Production in non-high-tech manufacturing is expected to increase 2.4 percent in 2015, 3.2 percent in 2016 and 2.9 percent in 2017. High-tech manufacturing production, which accounts for approximately 5 percent of all manufacturing, is anticipated to grow 4.7 percent in 2015, 9.1 percent in 2016 and 8.3 percent in 2017.

The forecast for inflation-adjusted investment in equipment is for growth of 6.1 percent in 2015, 9.6 percent in 2016 and 6.1 percent in 2017. Capital equipment spending in high-tech sectors will also rise. Inflation-adjusted expenditures for information processing equipment are anticipated to increase by 7.7 percent in 2015, a robust 13 percent in 2016 and 8.3 percent in 2017. The MAPI Foundation expects industrial equipment expenditures to advance 5.2 percent in 2015, 13.1 percent in 2016 and 8.5 percent in 2017. Spending on transportation equipment is forecast to increase 7.3 percent in 2015 and 0.8 percent in 2016, but remain flat in 2017.

Spending on nonresidential structures is anticipated to decrease by 6.6 percent in 2015 before rebounding to growth of 3.9 percent in 2016 and 7.9 percent in 2017. Residential fixed investment is forecast to increase 7.4 percent in 2015, 12.7 percent in 2016 and 9.2 percent in 2017. Meckstroth anticipates nearly 1.1 million housing starts in 2015, 1.3 million in 2016 and 1.5 million in 2017.

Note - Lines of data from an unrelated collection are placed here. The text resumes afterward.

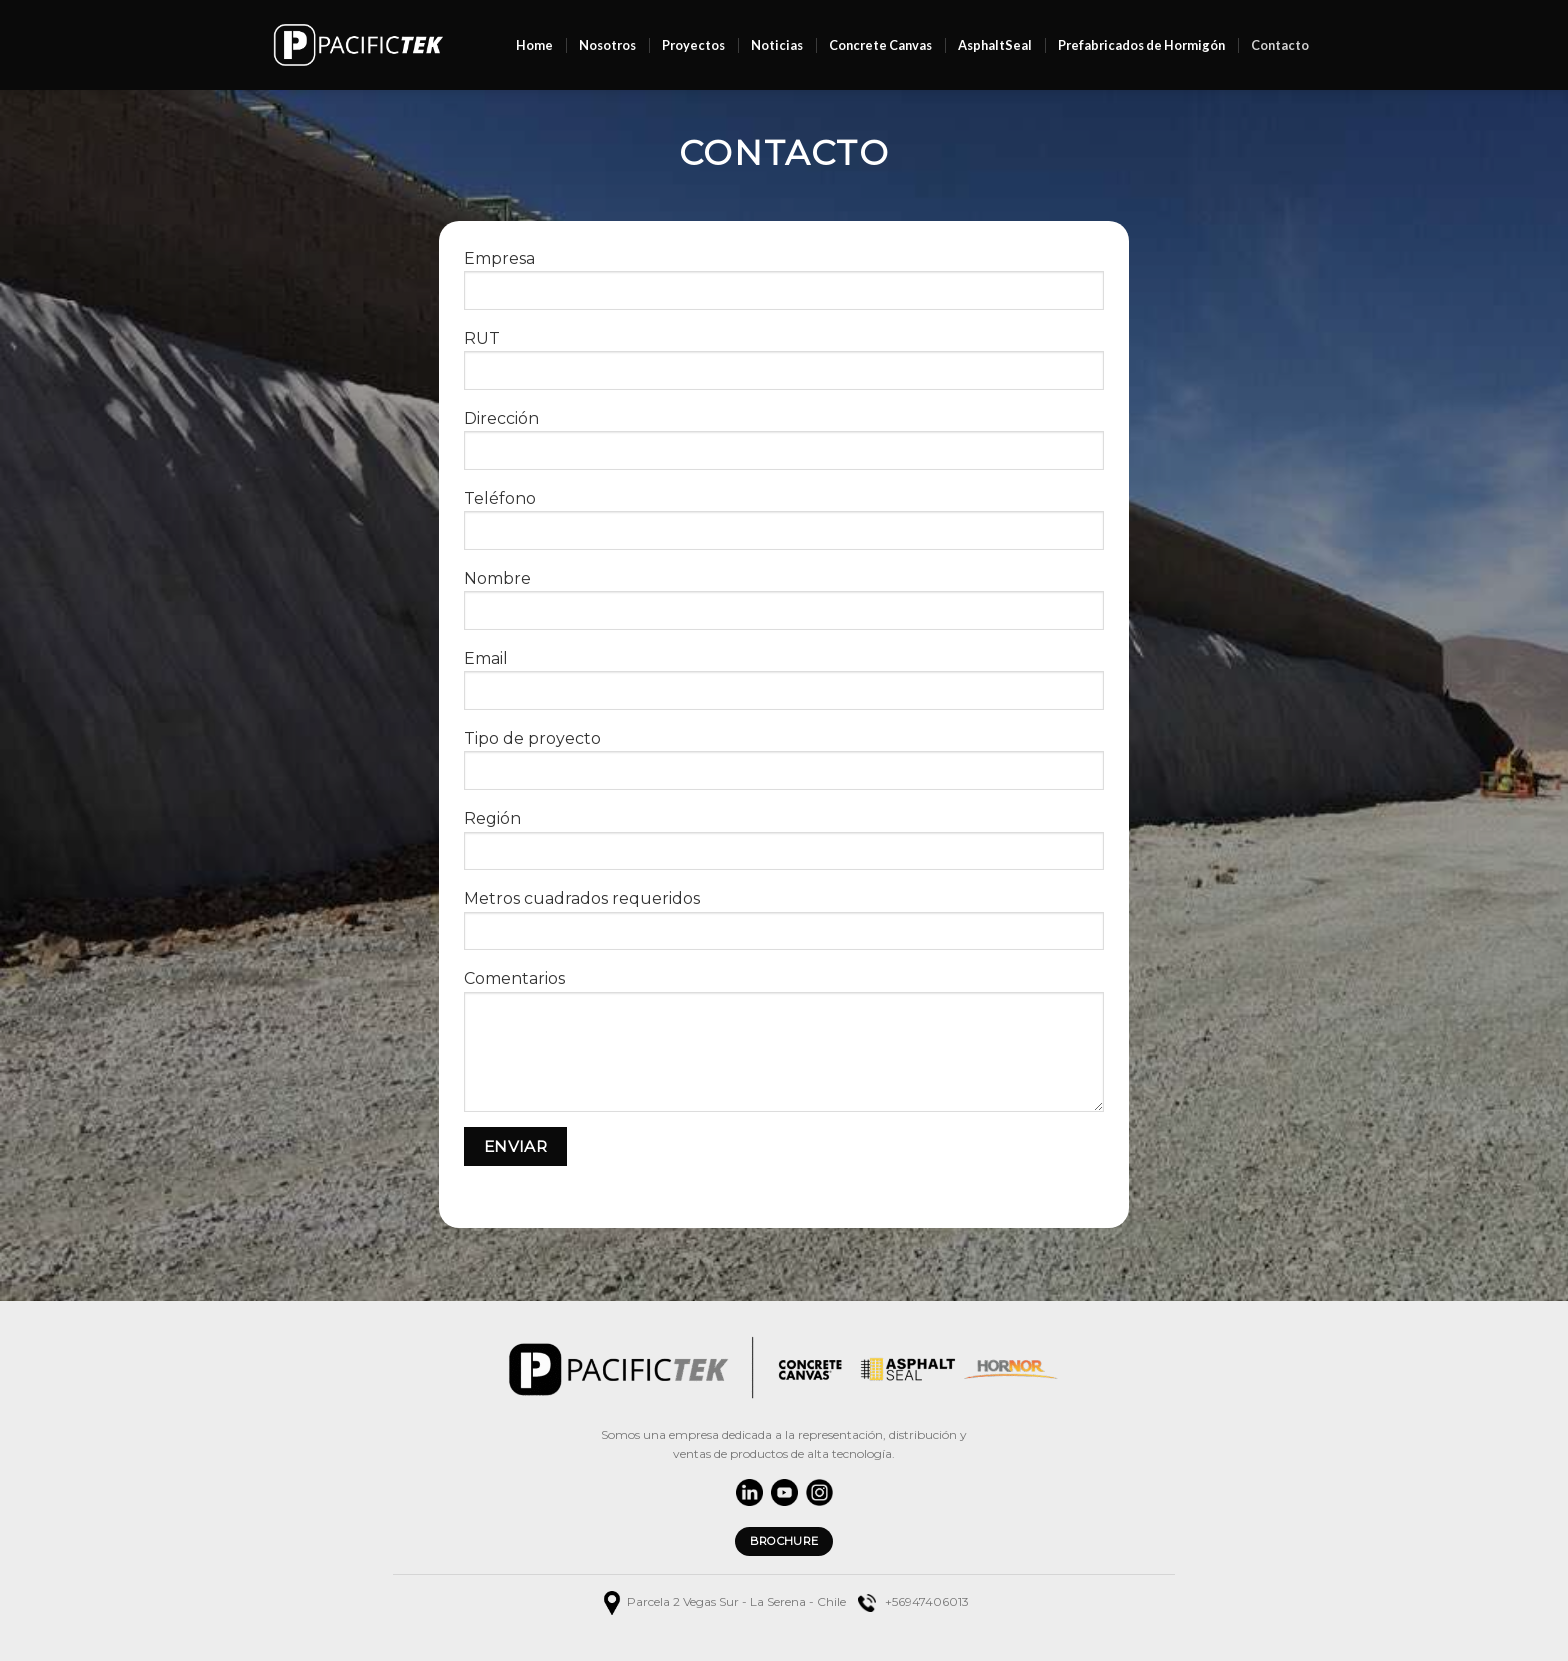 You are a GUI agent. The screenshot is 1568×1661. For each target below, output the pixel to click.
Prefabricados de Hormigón (1141, 45)
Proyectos (693, 45)
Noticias (777, 45)
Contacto (1280, 45)
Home (534, 45)
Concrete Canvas (880, 45)
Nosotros (607, 45)
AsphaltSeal (995, 45) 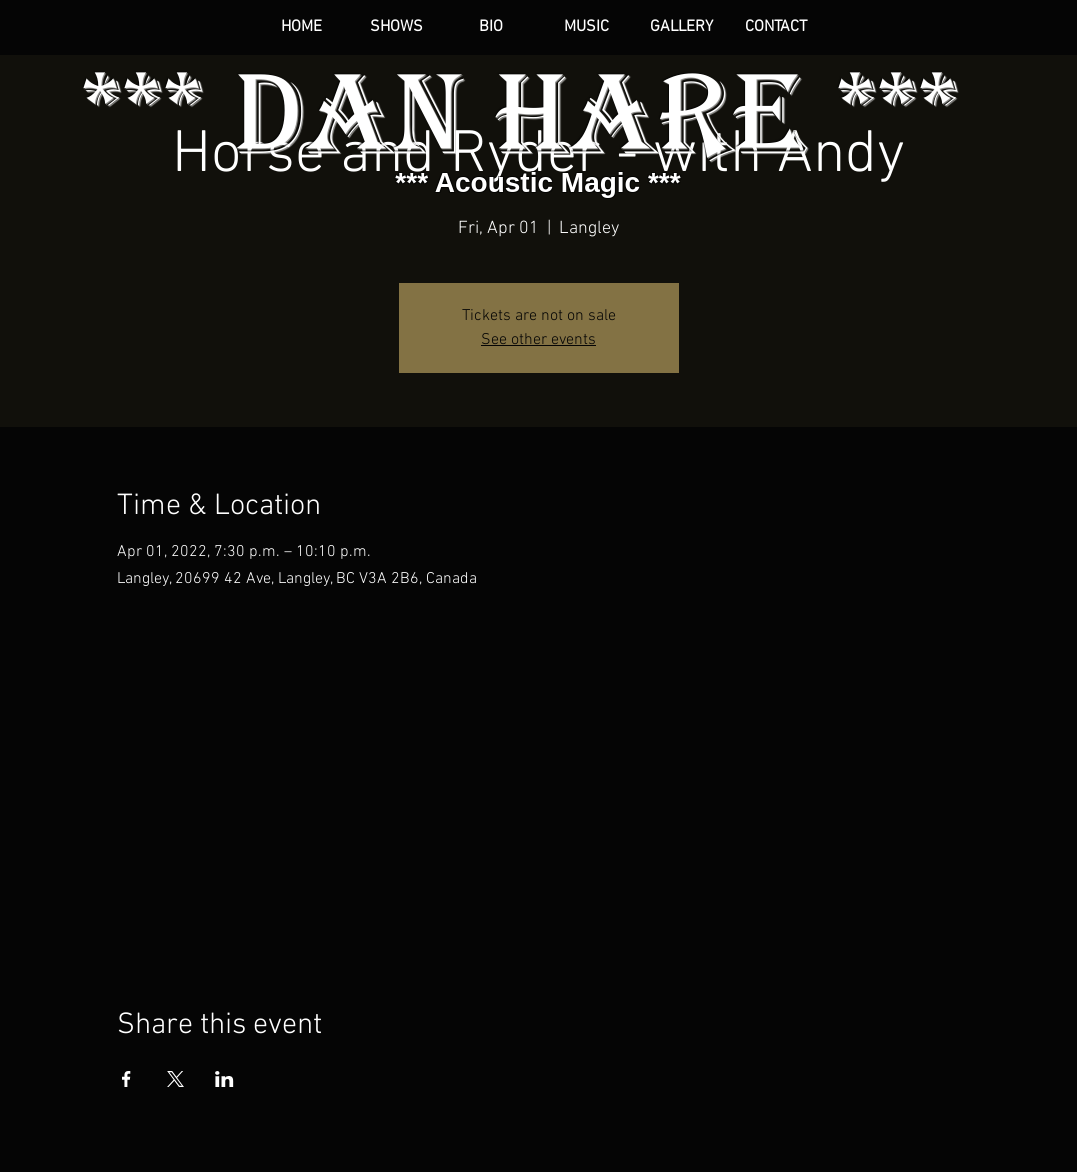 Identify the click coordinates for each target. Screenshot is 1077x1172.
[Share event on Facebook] (126, 1079)
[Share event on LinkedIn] (224, 1079)
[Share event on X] (175, 1079)
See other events (538, 340) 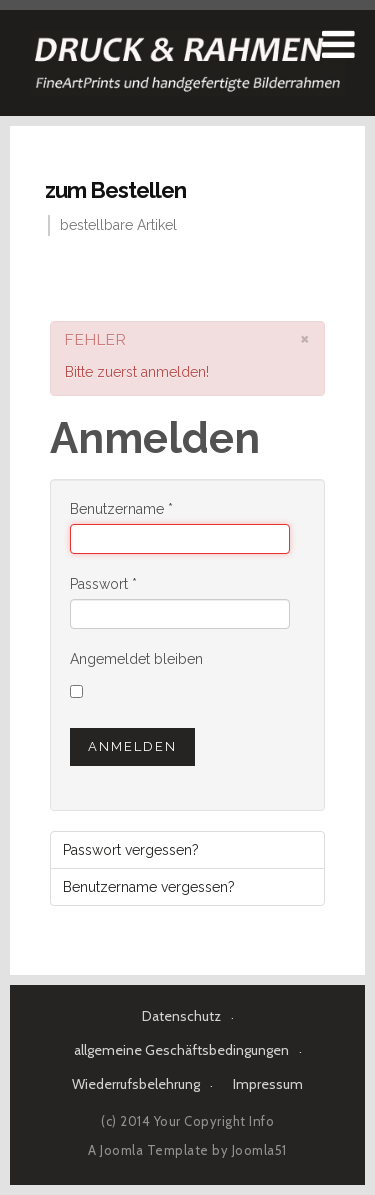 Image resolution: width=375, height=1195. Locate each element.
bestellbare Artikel (118, 225)
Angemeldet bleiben (136, 659)
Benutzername (121, 509)
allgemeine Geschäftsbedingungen (181, 1050)
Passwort (103, 584)
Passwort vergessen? (131, 850)
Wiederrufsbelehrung (136, 1084)
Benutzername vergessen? (149, 887)
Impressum (268, 1084)
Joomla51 (259, 1150)
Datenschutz (181, 1016)
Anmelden (132, 746) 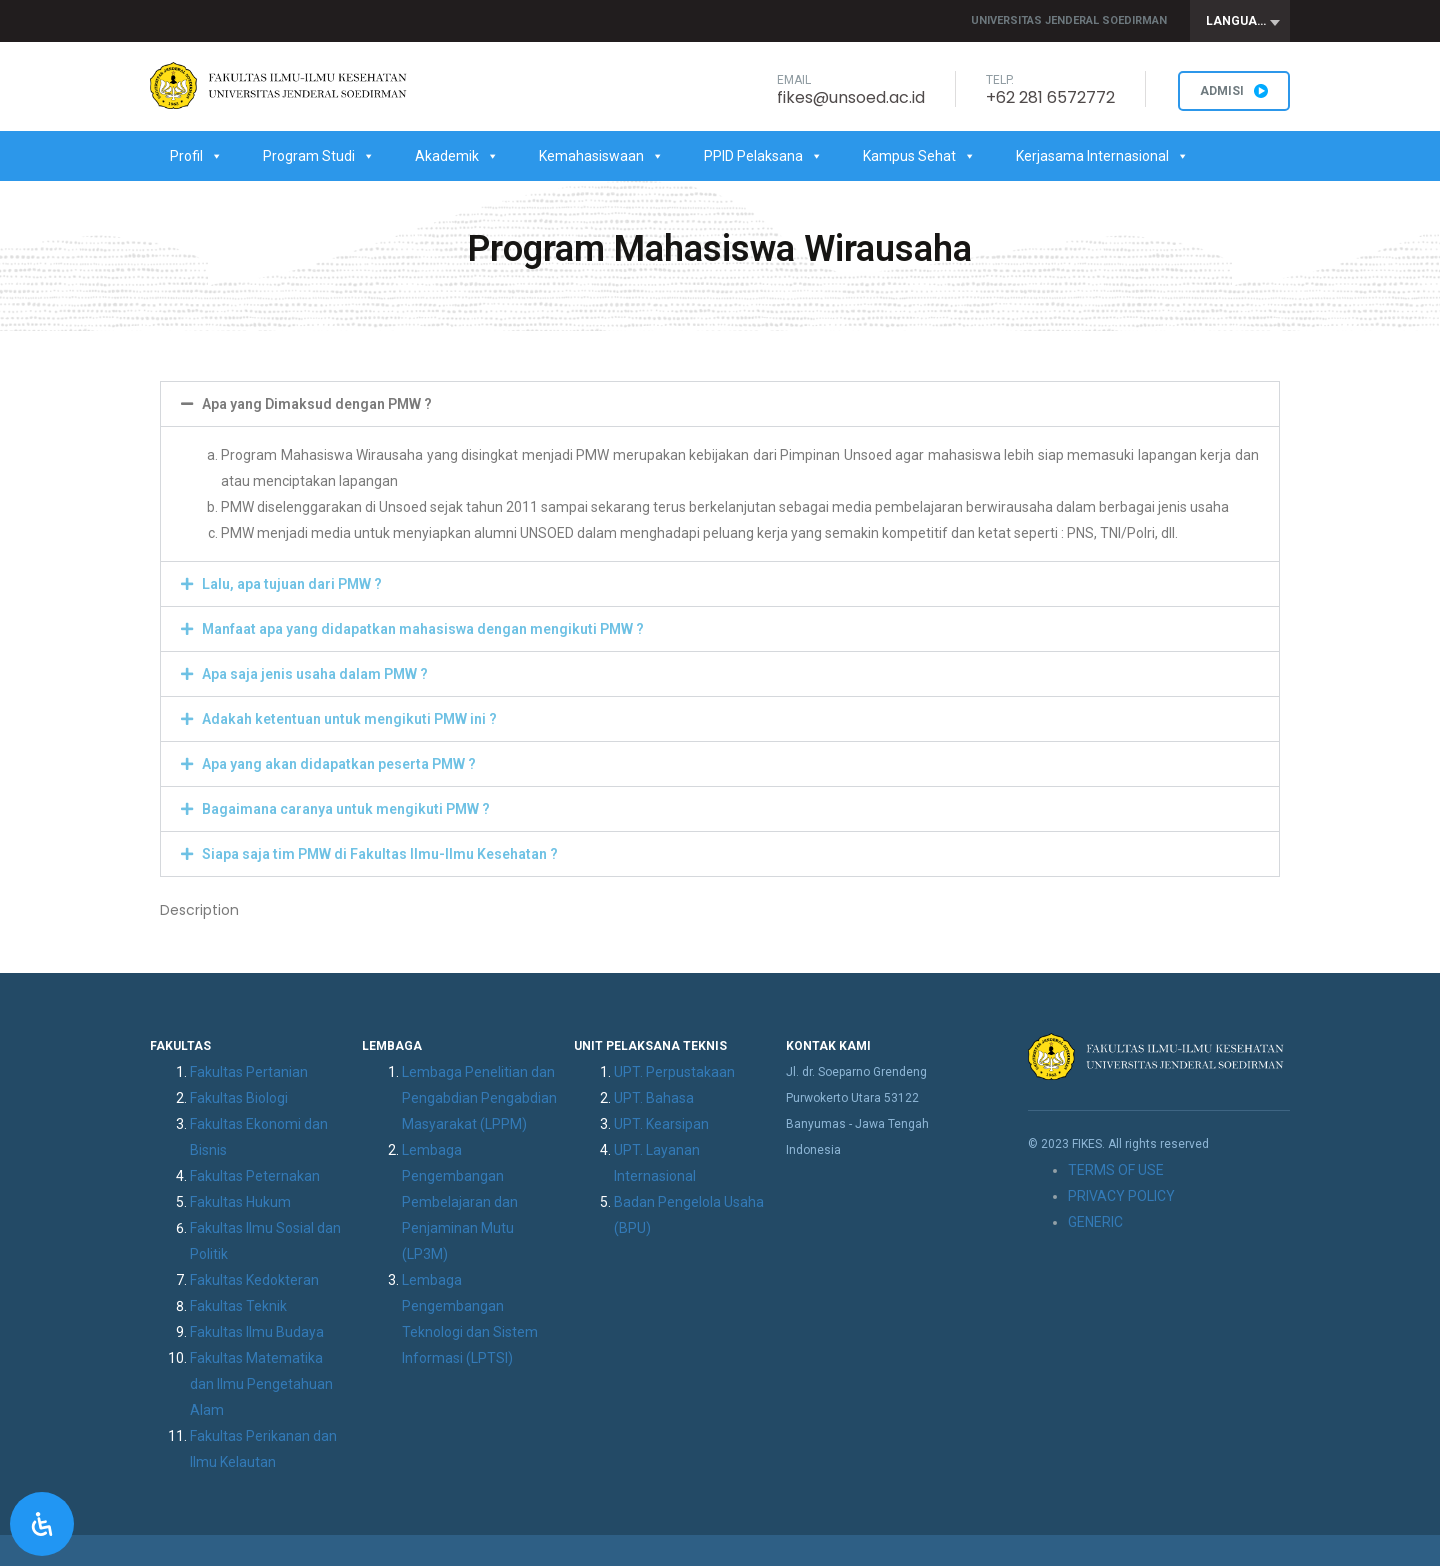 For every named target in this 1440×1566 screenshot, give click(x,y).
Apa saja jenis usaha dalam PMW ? (315, 674)
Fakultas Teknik (238, 1306)
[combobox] (1240, 21)
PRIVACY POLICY (1121, 1196)
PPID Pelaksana (763, 156)
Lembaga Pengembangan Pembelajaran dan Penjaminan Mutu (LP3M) (460, 1202)
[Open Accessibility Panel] (42, 1524)
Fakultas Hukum (240, 1202)
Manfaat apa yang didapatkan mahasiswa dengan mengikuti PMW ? (423, 629)
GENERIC (1095, 1222)
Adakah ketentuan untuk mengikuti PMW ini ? (349, 719)
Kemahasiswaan (601, 156)
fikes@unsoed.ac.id (851, 97)
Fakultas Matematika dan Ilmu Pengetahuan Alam (261, 1384)
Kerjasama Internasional (1102, 156)
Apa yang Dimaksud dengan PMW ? (317, 404)
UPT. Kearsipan (661, 1124)
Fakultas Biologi (239, 1098)
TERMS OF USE (1116, 1170)
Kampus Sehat (919, 156)
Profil (196, 156)
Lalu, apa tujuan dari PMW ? (292, 584)
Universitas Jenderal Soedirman (1069, 20)
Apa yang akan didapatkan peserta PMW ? (339, 764)
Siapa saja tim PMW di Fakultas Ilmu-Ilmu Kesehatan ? (380, 854)
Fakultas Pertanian (249, 1072)
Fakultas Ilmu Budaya (257, 1332)
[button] (720, 404)
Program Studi (319, 156)
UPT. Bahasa (654, 1098)
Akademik (457, 156)
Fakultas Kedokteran (254, 1280)
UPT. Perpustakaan (674, 1072)
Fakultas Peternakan (255, 1176)
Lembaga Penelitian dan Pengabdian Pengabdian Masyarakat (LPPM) (479, 1098)
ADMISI (1234, 91)
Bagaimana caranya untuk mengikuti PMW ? (346, 809) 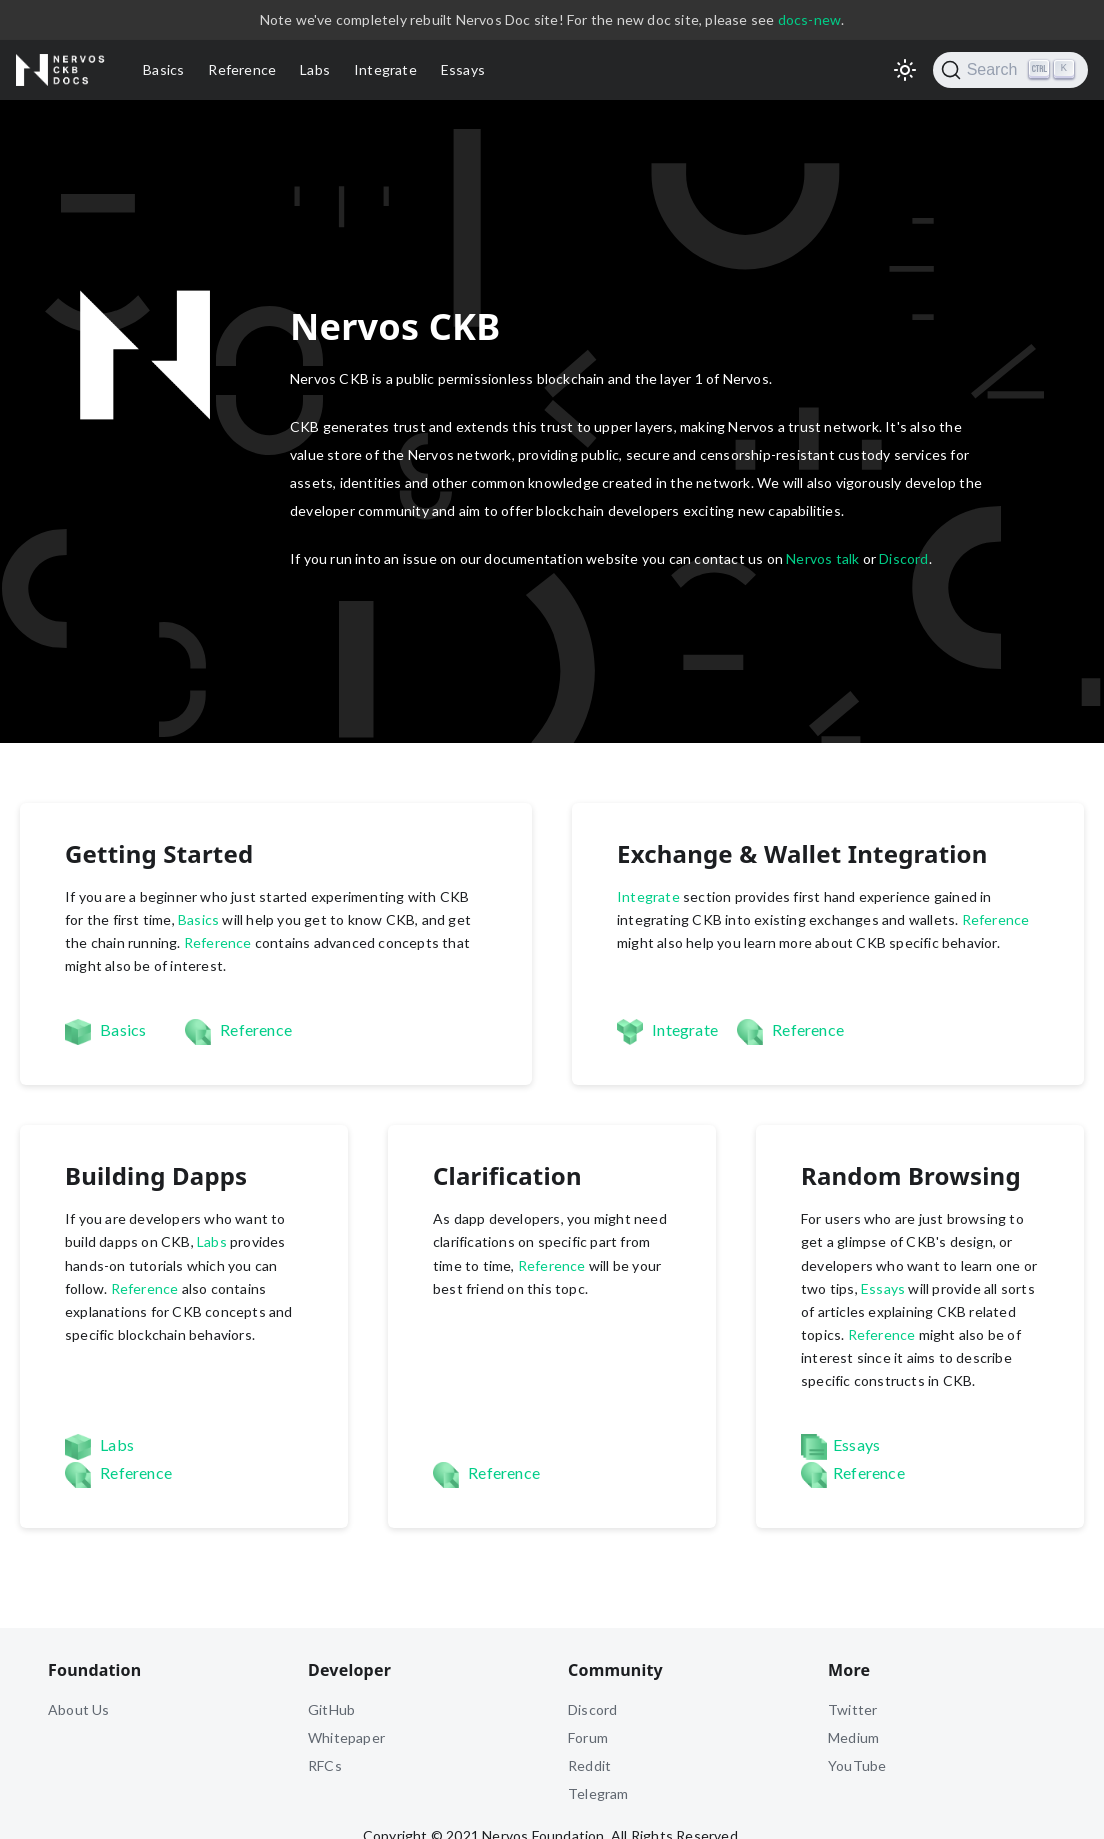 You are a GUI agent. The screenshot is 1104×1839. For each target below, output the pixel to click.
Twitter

A strong dollar continues to be a challenge; Meckstroth expects trade will be a net drag on the U.S. economy over the next few years. Inflation-adjusted exports are anticipated to increase only 1.5 percent in 2015, 4.5 percent in 2016 and 4.3 percent in 2017. Meanwhile, imports are expected to grow 5.5 percent in 2015, 8.1 percent in 2016 and 6 percent in 2017. The MAPI Foundation forecasts overall unemployment to average 5.4 percent in 2015, 5 percent in 2016 and 4.9 percent in 2017.

The manufacturing sector added 210,000 jobs in 2014. The outlook is for an increase of 180,000 jobs in 2015, a drop from 282,000 anticipated in the February report. Meckstroth envisions only 33,000 manufacturing jobs to be added in 2016, a significant decrease from 162,000 in the previous forecast. He anticipates modest growth of 30,000 jobs in 2017.

The refiners’ acquisition cost per barrel of imported crude oil is expected to average $53.80 in 2015, $61.70 in 2016 and $67.50 in 2017.